Essai

Une culture du viol à la française

Titre : Une culture du viol à la française
Auteur/Autrice : Valérie Rey-Robert
Éditeur : Libertalia
Date de publication : 2019 / 2021

Synopsis : Dans cet essai documenté et novateur, l’autrice analyse et définit les violences sexuelles, déboulonne toutes nos idées reçues et bat en brèche l’argumentaire déresponsabilisant les violeurs. Elle insiste sur les spécificités hexagonales du concept de « culture du viol », démythifie le patrimoine littéraire et artistique, et démontre, point par point, qu’il est possible de déconstruire les stéréotypes de genre et d’éduquer les hommes à ne pas violer.

Davantage que le comportement des femmes et leur capacité à faire comprendre le non, c’est la façon dont les hommes interprètent ce non qui devrait être questionnée.

Un concept clé pour comprendre les violences sexuelles

Dans « Une culture du viol à la française », l’essayiste féministe Valérie Rey-Robert (aussi connue grâce à son blog « Crêpe Georgette ») signe un essai captivant sur la place qu’occupent les violences sexistes et sexuelles dans notre pays, sur la façon dont ces violences sont en permanence minimisées, voire niées, et sur les conséquences concrètes que cela a sur notre société. Car ces violences sont loin d’être anecdotiques : on estime en effet qu’un demi-million de femmes majeures sont aujourd’hui victimes de violences sexuelles en France, soit l’équivalent d’un viol toutes les huit minutes.

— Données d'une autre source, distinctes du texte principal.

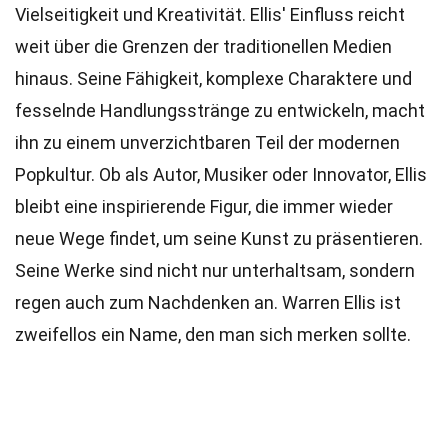
Vielseitigkeit und Kreativität. Ellis' Einfluss reicht
weit über die Grenzen der traditionellen Medien
hinaus. Seine Fähigkeit, komplexe Charaktere und
fesselnde Handlungsstränge zu entwickeln, macht
ihn zu einem unverzichtbaren Teil der modernen
Popkultur. Ob als Autor, Musiker oder Innovator, Ellis
bleibt eine inspirierende Figur, die immer wieder
neue Wege findet, um seine Kunst zu präsentieren.
Seine Werke sind nicht nur unterhaltsam, sondern
regen auch zum Nachdenken an. Warren Ellis ist
zweifellos ein Name, den man sich merken sollte.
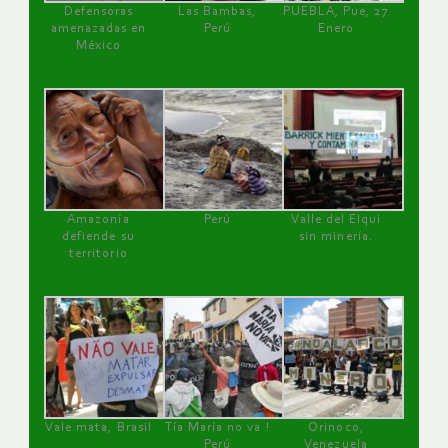
Defensoras
Las Bambas,
PUEBLA, Pue, 27
amenazadas en
Perú
Enero
México
Amazonía
Perú
Valle del Elqui
defiende su
sin minería.
territorio
Vale mata, Brasil
Tía María no va !
Orinoco,
Perú
Venezuela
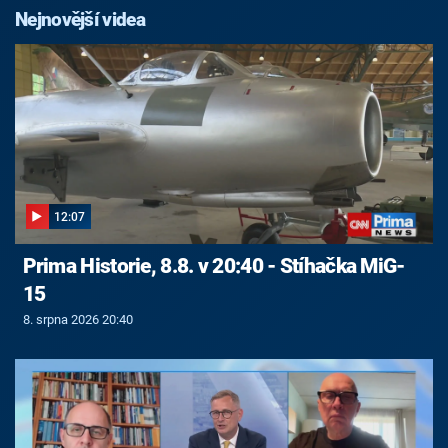
Nejnovější videa
12:07
Prima Historie, 8.8. v 20:40 - Stíhačka MiG-
15
8. srpna 2026 20:40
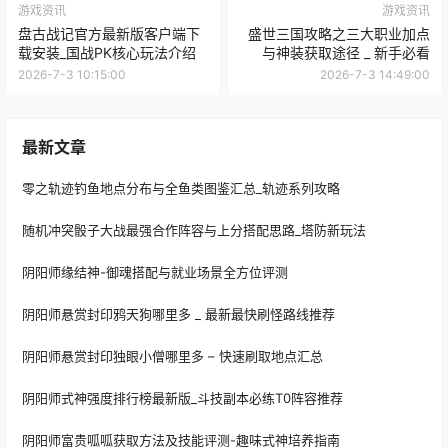
游戏资讯
游戏资讯
盘古战记官方最新版客户端下
盛世三国攻略之三大职业加点
载安装_国战PK核心玩法介绍
与神装获取途径 _ 新手必看
2026-7-3 10:15:00
2026-7-3 14:49:00
最新文章
零之轨迹钓鱼地点分布与全鱼类图鉴汇总_轨迹系列攻略
随机冲突骰子大战最强合作阵容与上分搭配思路_塔防新玩法
阴阳师缘结神-御魂搭配与就业场景全方位评测
阴阳师悬赏封印鸦天狗哪里多 _ 最新最快刷怪路线推荐
阴阳师悬赏封印独眼小僧哪里多 – 快速刷取地点汇总
阴阳师式神强度排行榜最新版_斗技副本必练T0阵容推荐
阴阳师富贵呱呱获取方法及技能评测-趣味式神培养指南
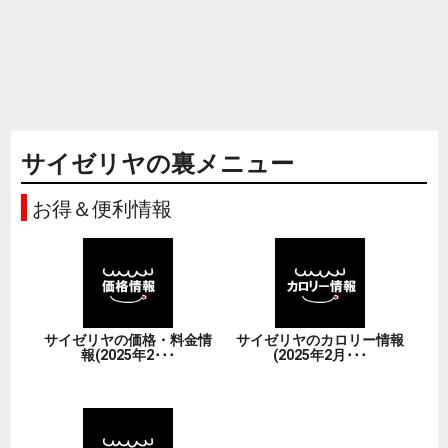
サイゼリヤの裏メニュー
お得＆便利情報
サイゼリヤの価格・料金情
サイゼリヤのカロリー情報
報(2025年2･･･
(2025年2月･･･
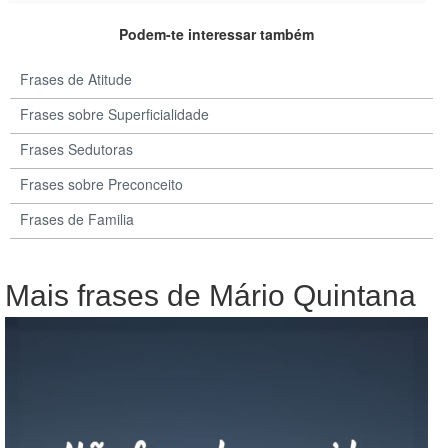
Podem-te interessar também
Frases de Atitude
Frases sobre Superficialidade
Frases Sedutoras
Frases sobre Preconceito
Frases de Familia
Mais frases de Mário Quintana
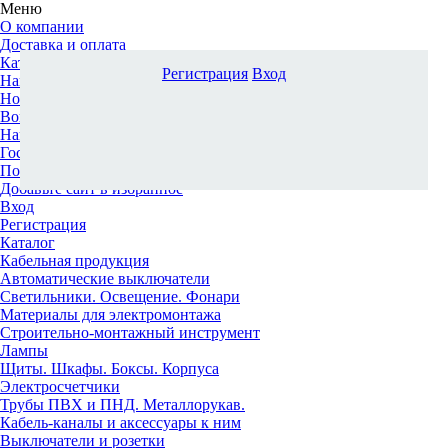
Меню
О компании
Доставка и оплата
Каталог
Регистрация
Вход
Наши офисы
Новости и новинки
Вопрос-ответ
Наша команда
Гос. заказчикам
Поставщикам
Добавьте сайт в избранное
Вход
Регистрация
Каталог
Кабельная продукция
Автоматические выключатели
Светильники. Освещение. Фонари
Материалы для электромонтажа
Строительно-монтажный инструмент
Лампы
Щиты. Шкафы. Боксы. Корпуса
Электросчетчики
Трубы ПВХ и ПНД. Металлорукав.
Кабель-каналы и аксессуары к ним
Выключатели и розетки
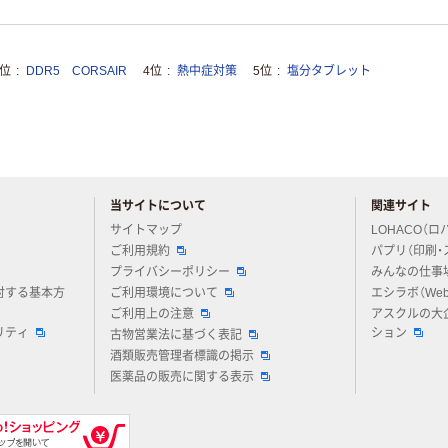
3位
DDR5 CORSAIR
4位
熱中症対策
5位
塩分タブレット
当サイトについて
関連サイト
アスクルについてお気軽にご質問ください
サイトマップ
LOHACO（ロ
ご利用規約
パプリ（印刷・
プライバシーポリシー
みんなの仕事
対する基本方
ご利用環境について
エシラボ（We
ご利用上の注意
アスクルの大
リティ
ション
古物営業法に基づく表記
酒類販売管理者標識の掲示
医薬品の販売に関する表示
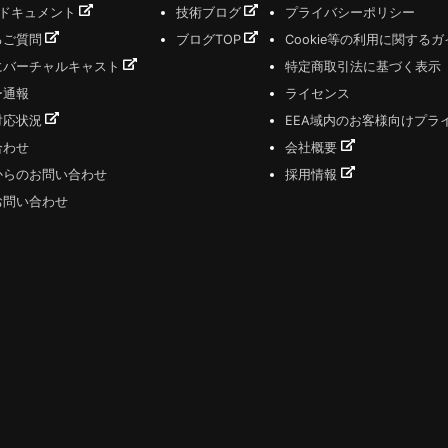
式ドキュメント
技術ブログ
プライバシーポリシー
るご質問
ブログTOP
Cookie等の利用に関する
にバーチャルキャスト
特定商取引法に基づく表示
ー通報
ライセンス
対応状況
EEA域内のお客様向けプラ
合わせ
会社概要
からのお問い合わせ
採用情報
お問い合わせ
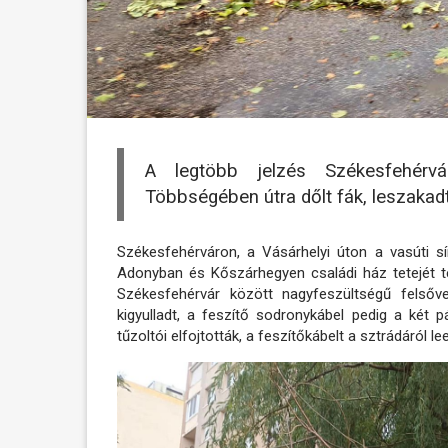
A legtöbb jelzés Székesfehérvár
Többségében útra dőlt fák, leszakadt 
Székesfehérváron, a Vásárhelyi úton a vasúti sín
Adonyban és Kőszárhegyen családi ház tetejét t
Székesfehérvár között nagyfeszültségű felsőve
kigyulladt, a feszítő sodronykábel pedig a két 
tűzoltói elfojtották, a feszítőkábelt a sztrádáról le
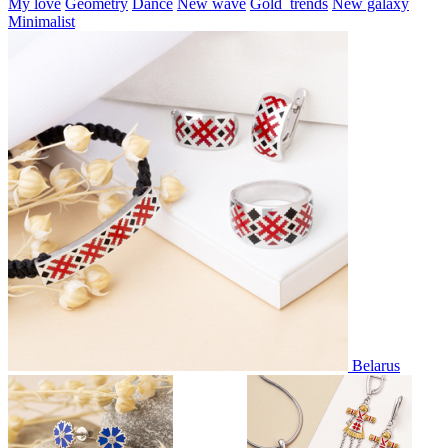
My love
Geometry
Dance
New wave
Gold_trends
New galaxy
Minimalist
Belarus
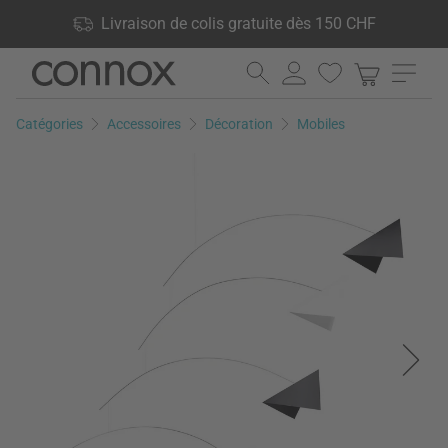
Vos avantages: Livraison de colis gratuite dès 150 CHF, 24 000
Livraison de colis gratuite dès 150 CHF
produits en stock, Droit de retour de 60 jours
Aller
Aller
au
à
contenu
la
Catégories
Accessoires
Décoration
Mobiles
principal
recherche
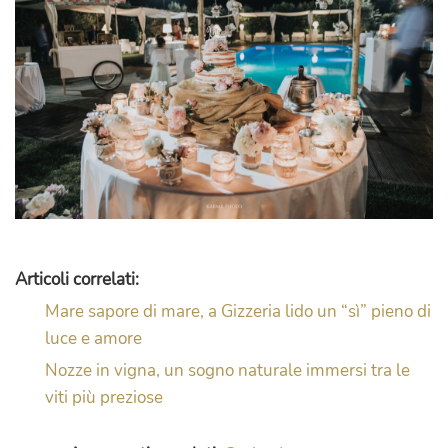
Articoli correlati:
Mare sapore di mare, a Gizzeria lido un “sì” pieno di
luce e amore
Nozze in vigna, un sogno naturale immersi tra le
viti più preziose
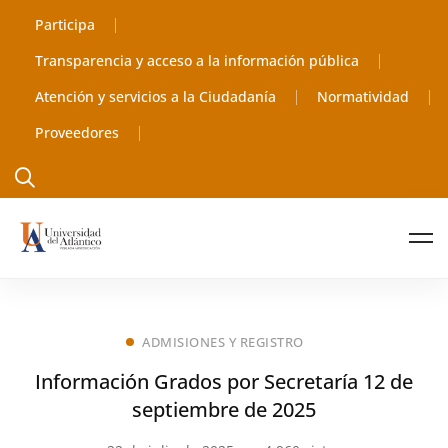
Participa
Transparencia y acceso a la información pública
Atención y servicios a la Ciudadanía
Normatividad
Proveedores
ADMISIONES Y REGISTRO
Información Grados por Secretaría 12 de
septiembre de 2025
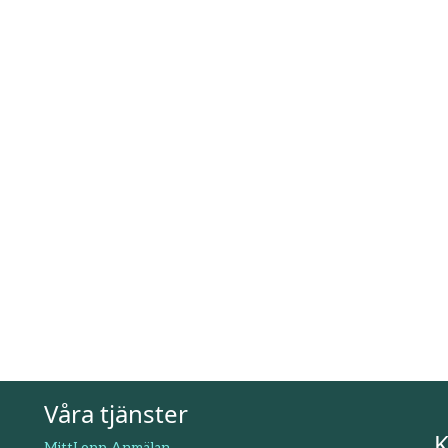
Våra tjänster
K
MittLopp Anmälan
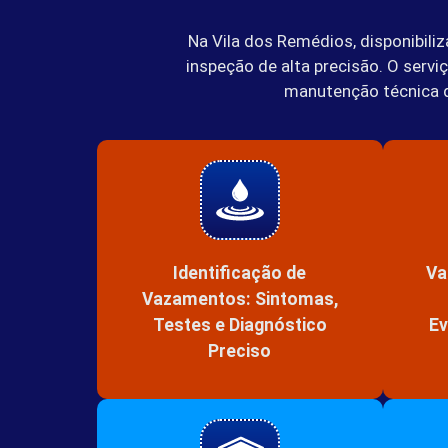
Na Vila dos Remédios, disponibili
inspeção de alta precisão. O serv
manutenção técnica de
Identificação de
Va
Vazamentos: Sintomas,
Testes e Diagnóstico
Ev
Preciso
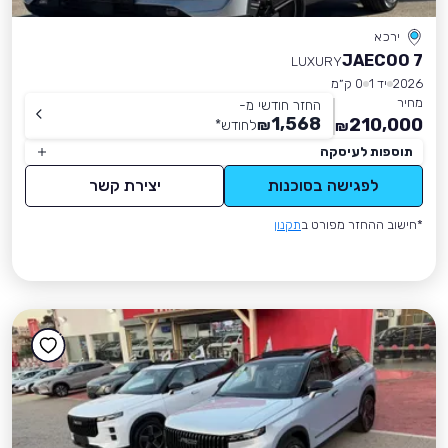
ירכא
JAECOO 7
LUXURY
2026
יד 1
0 ק״מ
מחיר
החזר חודשי מ-
1,568
210,000
₪
לחודש
*
₪
תוספות לעיסקה
לפגישה בסוכנות
יצירת קשר
*חישוב ההחזר מפורט ב
תקנון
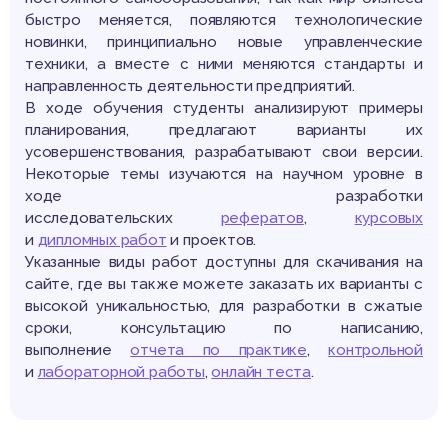
быстро меняется, появляются технологические
новинки, принципиально новые управленческие
техники, а вместе с ними меняются стандарты и
направленность деятельности предприятий.
В ходе обучения студенты анализируют примеры
планирования, предлагают варианты их
усовершенствования, разрабатывают свои версии.
Некоторые темы изучаются на научном уровне в
ходе разработки
исследовательских
рефератов
,
курсовых
и
дипломных работ
и проектов.
Указанные виды работ доступны для скачивания на
сайте, где вы также можете заказать их варианты с
высокой уникальностью, для разработки в сжатые
сроки, консультацию по написанию,
выполнение
отчета по практике
,
контрольной
и
лабораторной работы
,
онлайн теста
.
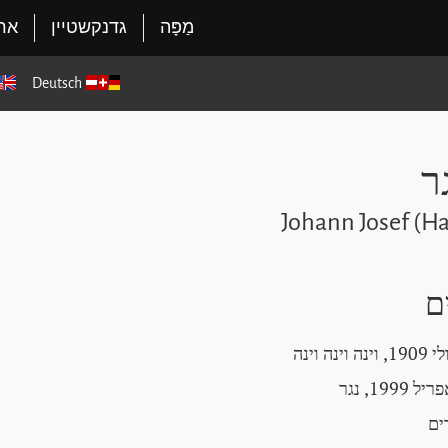
מַפָּה
גדנקשטיין
ארג
Deutsch
גר
Johann Josef (H
ם
ים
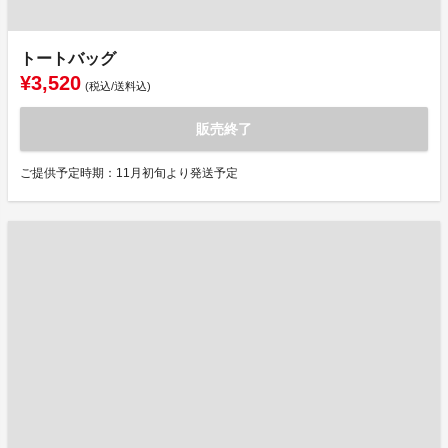
トートバッグ
¥3,520
(税込/送料込)
販売終了
ご提供予定時期：11月初旬より発送予定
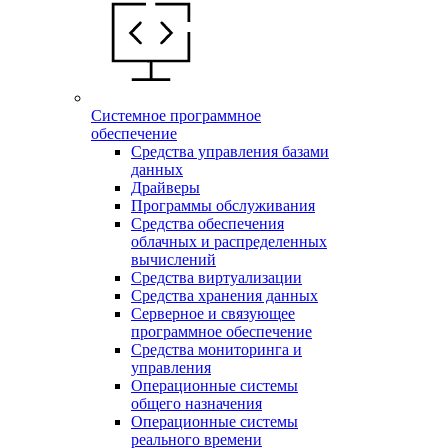
Системное программное
обеспечение
Средства управления базами
данных
Драйверы
Программы обслуживания
Средства обеспечения
облачных и распределенных
вычислений
Средства виртуализации
Средства хранения данных
Серверное и связующее
программное обеспечение
Средства мониторинга и
управления
Операционные системы
общего назначения
Операционные системы
реального времени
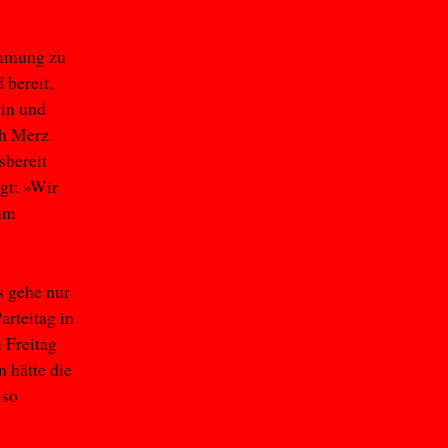
immung zu
 bereit,
in und
ch Merz.
sbereit
gt: »Wir
 um
s gehe nur
arteitag in
 Freitag
n hätte die
 so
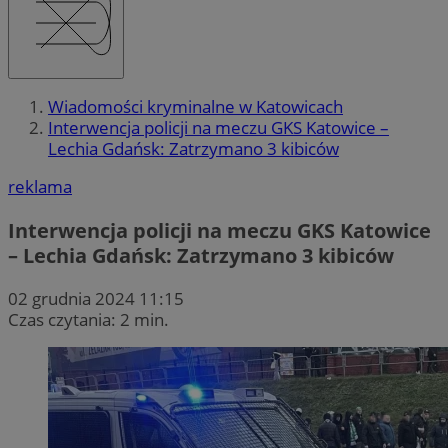
Wiadomości kryminalne w Katowicach
Interwencja policji na meczu GKS Katowice –
Lechia Gdańsk: Zatrzymano 3 kibiców
reklama
Interwencja policji na meczu GKS Katowice
– Lechia Gdańsk: Zatrzymano 3 kibiców
02 grudnia 2024 11:15
Czas czytania: 2 min.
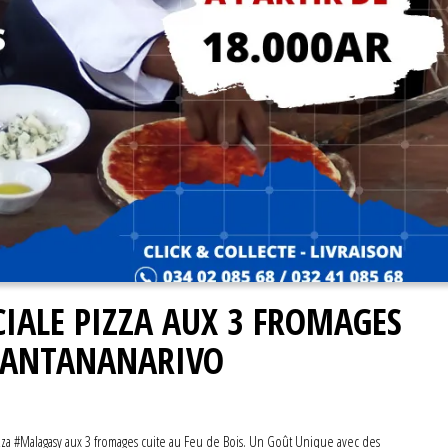
IALE PIZZA AUX 3 FROMAGES
– ANTANANARIVO
za #Malagasy aux 3 fromages cuite au Feu de Bois. Un Goût Unique avec des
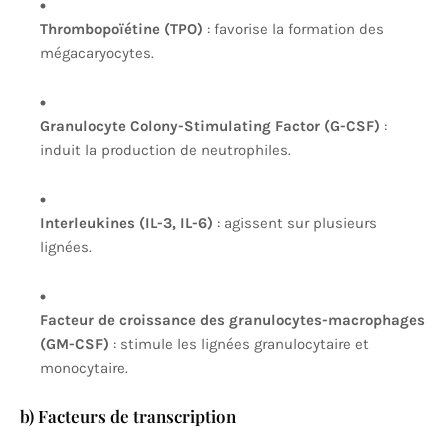
Thrombopoïétine (TPO)
: favorise la formation des
mégacaryocytes.
Granulocyte Colony-Stimulating Factor (G-CSF)
:
induit la production de neutrophiles.
Interleukines (IL-3, IL-6)
: agissent sur plusieurs
lignées.
Facteur de croissance des granulocytes-macrophages
(GM-CSF)
: stimule les lignées granulocytaire et
monocytaire.
b) Facteurs de transcription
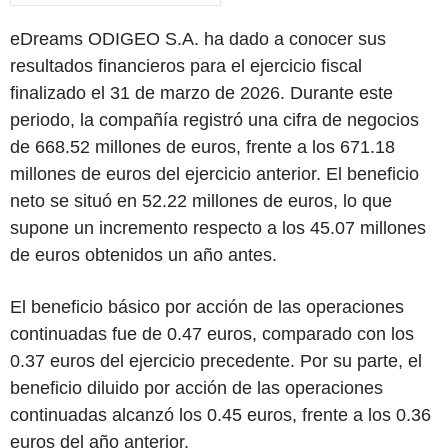
eDreams ODIGEO S.A. ha dado a conocer sus
resultados financieros para el ejercicio fiscal
finalizado el 31 de marzo de 2026. Durante este
periodo, la compañía registró una cifra de negocios
de 668.52 millones de euros, frente a los 671.18
millones de euros del ejercicio anterior. El beneficio
neto se situó en 52.22 millones de euros, lo que
supone un incremento respecto a los 45.07 millones
de euros obtenidos un año antes.
El beneficio básico por acción de las operaciones
continuadas fue de 0.47 euros, comparado con los
0.37 euros del ejercicio precedente. Por su parte, el
beneficio diluido por acción de las operaciones
continuadas alcanzó los 0.45 euros, frente a los 0.36
euros del año anterior.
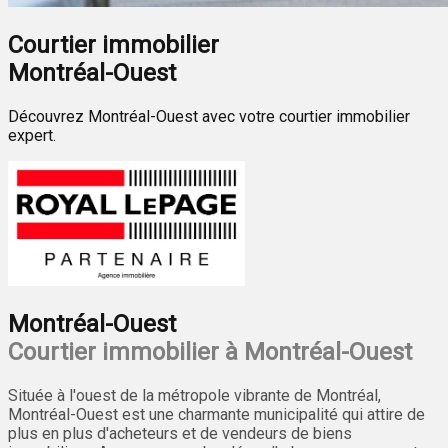
Courtier immobilier
Montréal-Ouest
Découvrez Montréal-Ouest avec votre courtier immobilier
expert.
Montréal-Ouest
Courtier immobilier à Montréal-Ouest
Située à l'ouest de la métropole vibrante de Montréal,
Montréal-Ouest est une charmante municipalité qui attire de
plus en plus d'acheteurs et de vendeurs de biens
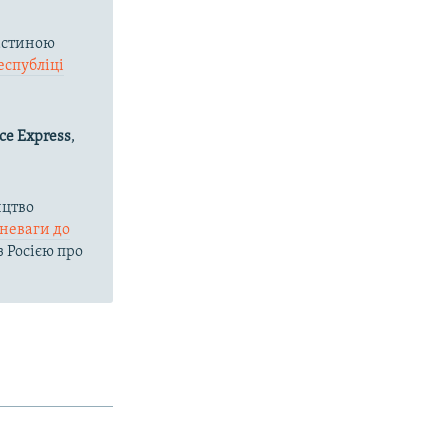
астиною
еспубліці
ce Express
,
ицтво
зневаги до
з Росією про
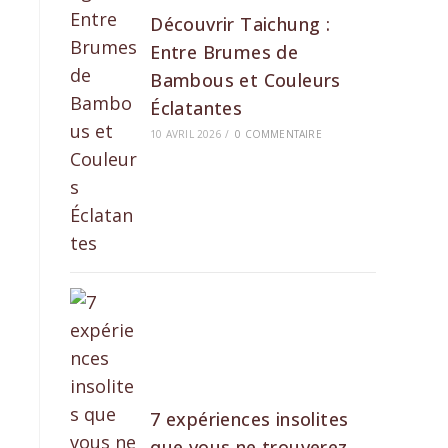
Découvrir Taichung :
Entre Brumes de
Bambous et Couleurs
Éclatantes
10 AVRIL 2026
/
0 COMMENTAIRE
7 expériences insolites
que vous ne trouverez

Dans sa première partie, l’autrice revient sur le concept au cœur de son ouvrage, celui de culture du viol, ce qui lui permet au passage de redonner une définition claire de ce que sont le sexisme, le patriarcat ou encore la misogynie. On ne sait pas vraiment qui est à l’origine du concept de « culture du viol », mais il apparaît aux États-Unis dans les années 1970 et commence à être popularisé par les féministes dans les années 2010. Le terme est aujourd’hui bien implanté et est définit par l’essayiste comme « >la manière dont une société se représente le viol, les victimes de viol et les violeurs à une époque donnée. Elle se définit par un ensemble de croyances, de mythes, d’idées reçues autour de ces trois items. La culture du viol n’est pas la même selon les lieux puisqu’elle dépend fortement de la culture du pays dans laquelle elle naît ». Dans cet ouvrage, il s’agit donc de décortiquer les mécanismes de cette culture du viol en France aujourd’hui et de faire prendre conscience que les idées reçues sur le sujet imprègnent tous les pans de notre société et donnent du viol une image très lointaine de la réalité des faits. Phénomène souvent accentué par les médias qui ont tendance à accorder davantage d’intérêt aux viols qui collent avec les stéréotypes et à invisibiliser les autres.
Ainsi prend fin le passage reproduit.